Posted: Saturday, March 13, 2021 1:34 PM
Joined: 12/15/2011
Posts: 17945


Her interview struck a nerve with me because I can identify with her.  When she broke down and admitted she needed help, she went to HR but was told she couldn't be helped because she wasn't a paid employee. I had a similar experience.  Years ago, when I was told I had dementia, I called a suicide hotline, because I was having those types of thoughts.  I was told by the person who answered the telephone that he had to keep the line open for serious cases.  He referred me to a "warm" line.  I told that person that I had been referred by the suicide hotline, but was placed on hold.  I waited for twenty minutes, then hung up.  I did get help from an online suicide prevention website, which had advice for people in crisis.  People have the idea that people of privilege do not deserve to express emotional pain or to receive help.  This is one reason why people keep their painful issues to themselves.


In Meghan Markle's interview, she did not mention receiving medical help for depression.  She is at risk for post-partum depression.  She could still be at risk for self-harm.  She could be at risk for poor attachment to her new baby.  I experienced this when I became a new step-mother.  I was in a state of depression at that time, and I realize now, decades later, that there were gaps in our relationship.  Things would have been markedly different if I had understood that I had a type of new mother depression, although I had not given birth.  


All during the early years of my diagnosis of depression, people would tell me I had too much good in my life to be depressed.  This made me feel even worse.  Fortunately, I have learned to overcome that negativity.  I hope Meghan Markle can find substantial help for her depression.  Acknowledgement of emotional distress and treatment for it should not be denied due to social status, whether high or low or middle.  


Iris


KawKaw
Posted: Tuesday, March 30, 2021 11:18 AM
Joined: 11/22/2019
Posts: 396


I agree with you.

I think that mental health services are dismal for many, in addition to the stigma for asking for mental health assistance.

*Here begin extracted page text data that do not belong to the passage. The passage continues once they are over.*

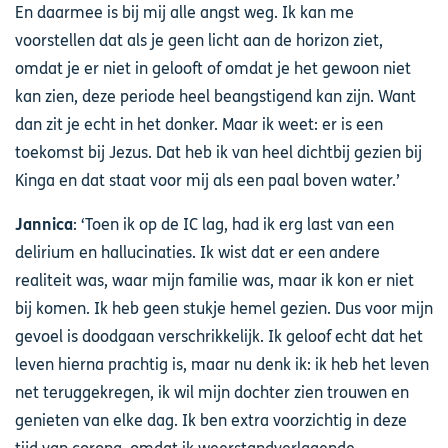
En daarmee is bij mij alle angst weg. Ik kan me
voorstellen dat als je geen licht aan de horizon ziet,
omdat je er niet in gelooft of omdat je het gewoon niet
kan zien, deze periode heel beangstigend kan zijn. Want
dan zit je echt in het donker. Maar ik weet: er is een
toekomst bij Jezus. Dat heb ik van heel dichtbij gezien bij
Kinga en dat staat voor mij als een paal boven water.’
Jannica
: ‘Toen ik op de IC lag, had ik erg last van een
delirium en hallucinaties. Ik wist dat er een andere
realiteit was, waar mijn familie was, maar ik kon er niet
bij komen. Ik heb geen stukje hemel gezien. Dus voor mijn
gevoel is doodgaan verschrikkelijk. Ik geloof echt dat het
leven hierna prachtig is, maar nu denk ik: ik heb het leven
net teruggekregen, ik wil mijn dochter zien trouwen en
genieten van elke dag. Ik ben extra voorzichtig in deze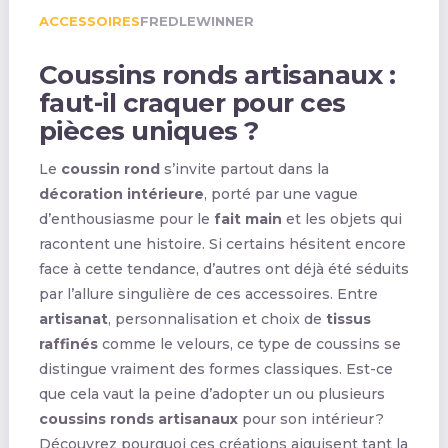
ACCESSOIRES
FREDLEWINNER
Coussins ronds artisanaux :
faut-il craquer pour ces
pièces uniques ?
Le
coussin rond
s’invite partout dans la
décoration intérieure
, porté par une vague
d’enthousiasme pour le
fait main
et les objets qui
racontent une histoire. Si certains hésitent encore
face à cette tendance, d’autres ont déjà été séduits
par l’allure singulière de ces accessoires. Entre
artisanat
, personnalisation et choix de
tissus
raffinés
comme le velours, ce type de coussins se
distingue vraiment des formes classiques. Est-ce
que cela vaut la peine d’adopter un ou plusieurs
coussins ronds artisanaux
pour son intérieur ?
Découvrez pourquoi ces créations aiguisent tant la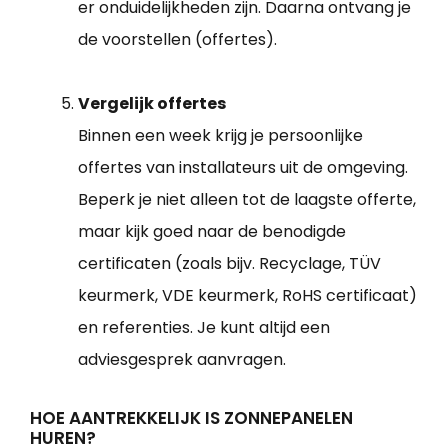
er onduidelijkheden zijn. Daarna ontvang je
de voorstellen (offertes).
Vergelijk offertes
Binnen een week krijg je persoonlijke
offertes van installateurs uit de omgeving.
Beperk je niet alleen tot de laagste offerte,
maar kijk goed naar de benodigde
certificaten (zoals bijv. Recyclage, TÜV
keurmerk, VDE keurmerk, RoHS certificaat)
en referenties. Je kunt altijd een
adviesgesprek aanvragen.
HOE AANTREKKELIJK IS ZONNEPANELEN
HUREN?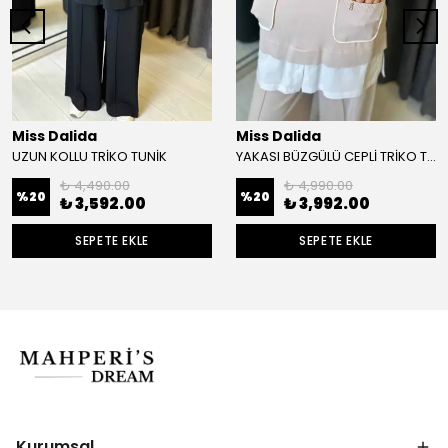
Miss Dalida
Miss Dalida
UZUN KOLLU TRİKO TUNİK
YAKASI BÜZGÜLÜ CEPLİ TRİKO TUNİK
₺ 4,490.00
₺ 4,990.00
%
20
%
20
₺ 3,592.00
₺ 3,992.00
SEPETE EKLE
SEPETE EKLE
Kurumsal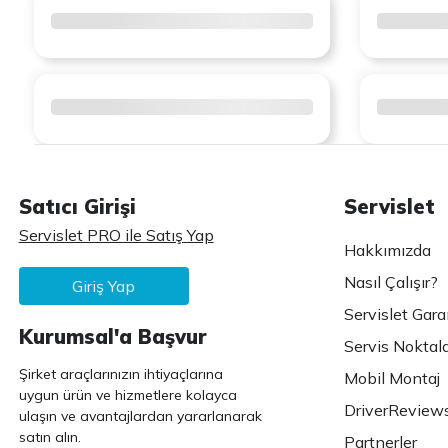
Satıcı Girişi
Servislet
Servislet PRO ile Satış Yap
Hakkımızda
Nasıl Çalışır?
Giriş Yap
Servislet Gara
Kurumsal'a Başvur
Servis Noktala
Şirket araçlarınızın ihtiyaçlarına
Mobil Montaj
uygun ürün ve hizmetlere kolayca
DriverReview
ulaşın ve avantajlardan yararlanarak
satın alın.
Partnerler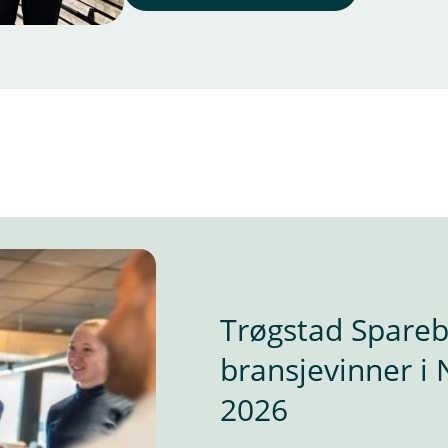
Trøgstad Spareba
bransjevinner i
2026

For those who have insurance, there is still not parity for mental health services.  These are often provided separately by contracted companies.  Too often, the available providers are inadequate in availability and experience.
For those without insurance, the choices are even more limited.  To get services, often, one must register for services that will not be provided for weeks or months--nearly useless when there is a MH crisis.

And those services are severely limited to few appointments.  Often, counseling is perceived as something temporary and situationally specific.

I have been navigating mental health services for my entire adult life because I have a chronic mental health disability.

It saddens me that so many people do not get the mental health support they need to thrive.


Iris L.
Posted: Tuesday, March 30, 2021 9:13 PM
Joined: 12/15/2011
Posts: 17945


When I was told by the geriatrician that I had dementia, I contracted with an organization that provided in-home psychotherapy for seniors over 60.  I told the therapist I was in a depression because I feared having Alzheimer's Disease.  I was told I was too "with-it" to have AD, and why was I thinking like that?  This went on for months.  I got more "therapy" from  interacting with the members of these boards and the Care Consultants.  In those days the Care Consultants had their own section and responded to personal questions.

 

Facing a progressive and terminal illness is a valid reason for needing psychological support.  I was devastated at being misunderstood and disregarded.  I have resisted suggesting that other PWDs seek therapy or counseling ever since.  I have come to believe that peer support and speaking with a Care Counselor is therapeutic for people like us.  But I still feel bad that we can't get help from professionals who are supposed to be educated to help us.  We are isolated by our illness and again isolated and abandoned by professionals.

 

Iris

 


KawKaw
Posted: Wednesday, March 31, 2021 9:42 AM
Joined: 11/22/2019
Posts: 396


Your story demonstrates the lack of understanding we all need to receive from medical professionals, both for physical and mental health challenges.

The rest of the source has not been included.